▶ **Required work**: Copy each line in the data that includes the word "マイルス".

▶ **Data section**:
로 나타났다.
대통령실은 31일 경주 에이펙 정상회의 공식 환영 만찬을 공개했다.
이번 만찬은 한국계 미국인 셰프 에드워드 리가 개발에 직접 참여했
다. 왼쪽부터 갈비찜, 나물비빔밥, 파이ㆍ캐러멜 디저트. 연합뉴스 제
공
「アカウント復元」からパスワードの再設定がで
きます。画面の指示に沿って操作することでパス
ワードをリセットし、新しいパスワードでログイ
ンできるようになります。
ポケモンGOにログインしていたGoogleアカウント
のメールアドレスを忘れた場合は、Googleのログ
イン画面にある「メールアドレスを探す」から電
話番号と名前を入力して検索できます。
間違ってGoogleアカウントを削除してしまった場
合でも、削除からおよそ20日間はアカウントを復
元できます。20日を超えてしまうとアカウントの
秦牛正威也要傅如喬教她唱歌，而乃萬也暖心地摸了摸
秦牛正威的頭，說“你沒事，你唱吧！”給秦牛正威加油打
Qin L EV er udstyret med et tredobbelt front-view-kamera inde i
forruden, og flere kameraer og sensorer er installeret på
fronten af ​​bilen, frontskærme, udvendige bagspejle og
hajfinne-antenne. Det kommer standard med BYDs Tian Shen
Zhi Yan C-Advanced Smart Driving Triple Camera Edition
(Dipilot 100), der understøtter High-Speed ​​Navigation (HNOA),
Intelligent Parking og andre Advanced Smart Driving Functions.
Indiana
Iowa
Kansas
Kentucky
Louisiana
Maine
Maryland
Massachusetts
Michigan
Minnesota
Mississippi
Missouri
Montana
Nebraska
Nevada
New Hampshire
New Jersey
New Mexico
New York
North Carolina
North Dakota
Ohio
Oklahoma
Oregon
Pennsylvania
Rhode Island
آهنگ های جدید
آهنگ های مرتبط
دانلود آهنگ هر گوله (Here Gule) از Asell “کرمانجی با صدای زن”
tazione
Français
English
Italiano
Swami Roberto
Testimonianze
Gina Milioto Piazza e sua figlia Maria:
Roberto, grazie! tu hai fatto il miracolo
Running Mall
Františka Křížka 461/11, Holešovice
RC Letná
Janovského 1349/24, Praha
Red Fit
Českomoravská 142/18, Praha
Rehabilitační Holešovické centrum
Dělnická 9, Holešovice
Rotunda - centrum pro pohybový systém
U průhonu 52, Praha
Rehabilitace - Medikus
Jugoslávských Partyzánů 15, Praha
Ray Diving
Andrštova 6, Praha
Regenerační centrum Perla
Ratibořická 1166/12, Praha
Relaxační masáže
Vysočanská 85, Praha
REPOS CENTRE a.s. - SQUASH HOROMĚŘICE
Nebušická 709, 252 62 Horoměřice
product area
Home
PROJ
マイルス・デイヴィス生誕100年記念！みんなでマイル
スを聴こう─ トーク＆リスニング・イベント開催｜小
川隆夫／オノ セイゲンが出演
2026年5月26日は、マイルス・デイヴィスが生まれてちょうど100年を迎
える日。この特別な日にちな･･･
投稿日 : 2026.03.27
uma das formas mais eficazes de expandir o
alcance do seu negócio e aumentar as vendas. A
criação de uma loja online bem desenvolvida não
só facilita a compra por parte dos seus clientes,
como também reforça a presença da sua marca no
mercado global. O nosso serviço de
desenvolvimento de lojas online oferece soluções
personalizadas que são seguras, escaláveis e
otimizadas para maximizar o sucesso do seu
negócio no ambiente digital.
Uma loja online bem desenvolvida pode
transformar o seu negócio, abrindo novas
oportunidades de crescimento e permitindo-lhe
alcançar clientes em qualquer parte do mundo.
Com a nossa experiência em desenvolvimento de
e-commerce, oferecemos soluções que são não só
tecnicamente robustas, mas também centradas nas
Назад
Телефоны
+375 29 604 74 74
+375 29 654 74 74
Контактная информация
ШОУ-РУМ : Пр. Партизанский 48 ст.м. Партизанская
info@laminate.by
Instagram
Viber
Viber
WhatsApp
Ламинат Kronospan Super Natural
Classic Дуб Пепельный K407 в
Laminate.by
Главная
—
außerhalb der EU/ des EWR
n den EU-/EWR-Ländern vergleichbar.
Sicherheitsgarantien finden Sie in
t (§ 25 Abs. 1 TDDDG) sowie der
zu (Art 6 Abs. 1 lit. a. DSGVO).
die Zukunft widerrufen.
--
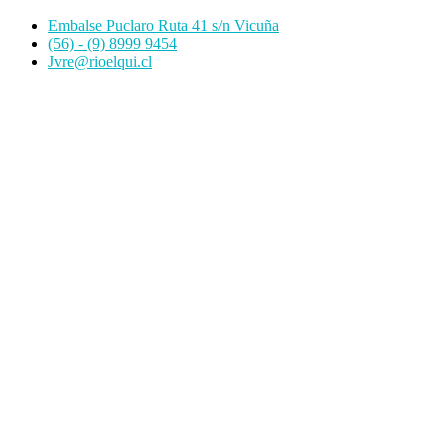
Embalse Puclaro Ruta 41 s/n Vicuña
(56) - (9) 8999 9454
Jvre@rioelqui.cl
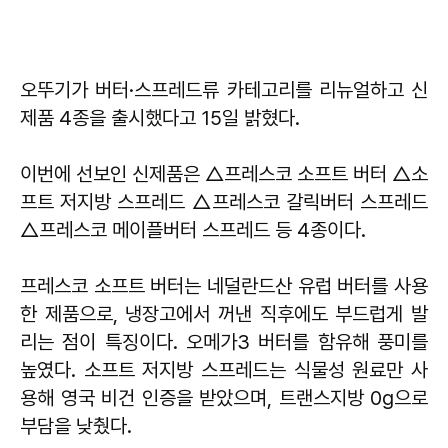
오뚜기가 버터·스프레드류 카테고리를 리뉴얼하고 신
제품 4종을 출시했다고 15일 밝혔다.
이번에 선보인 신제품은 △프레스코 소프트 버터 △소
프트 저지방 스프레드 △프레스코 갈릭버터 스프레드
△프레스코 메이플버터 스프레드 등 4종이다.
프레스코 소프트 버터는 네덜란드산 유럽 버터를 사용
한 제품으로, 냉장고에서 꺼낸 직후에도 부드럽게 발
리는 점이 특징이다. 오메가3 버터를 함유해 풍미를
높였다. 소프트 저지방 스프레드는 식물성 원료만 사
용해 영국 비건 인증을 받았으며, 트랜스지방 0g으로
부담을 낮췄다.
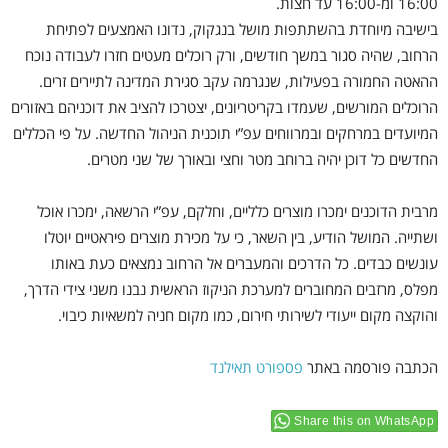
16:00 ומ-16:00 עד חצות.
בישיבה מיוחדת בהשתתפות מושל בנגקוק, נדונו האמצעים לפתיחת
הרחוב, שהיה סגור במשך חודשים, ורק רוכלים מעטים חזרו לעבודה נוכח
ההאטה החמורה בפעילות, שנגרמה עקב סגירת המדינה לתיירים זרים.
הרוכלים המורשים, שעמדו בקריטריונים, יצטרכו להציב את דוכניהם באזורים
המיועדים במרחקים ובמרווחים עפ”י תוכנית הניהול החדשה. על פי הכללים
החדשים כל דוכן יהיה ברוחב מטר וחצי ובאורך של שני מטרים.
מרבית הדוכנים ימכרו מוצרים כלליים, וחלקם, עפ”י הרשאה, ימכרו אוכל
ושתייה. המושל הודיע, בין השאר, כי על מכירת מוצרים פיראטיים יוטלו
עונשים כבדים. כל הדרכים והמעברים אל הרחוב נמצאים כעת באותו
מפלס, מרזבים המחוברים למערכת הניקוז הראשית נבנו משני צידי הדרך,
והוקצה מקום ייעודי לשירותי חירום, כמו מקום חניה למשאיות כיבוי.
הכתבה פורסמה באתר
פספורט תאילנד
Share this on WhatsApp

▶ **Answer to the exercise**:
マイルス・デイヴィス生誕100年記念！みんなでマイル
2026年5月26日は、マイルス・デイヴィスが生まれてちょうど100年を迎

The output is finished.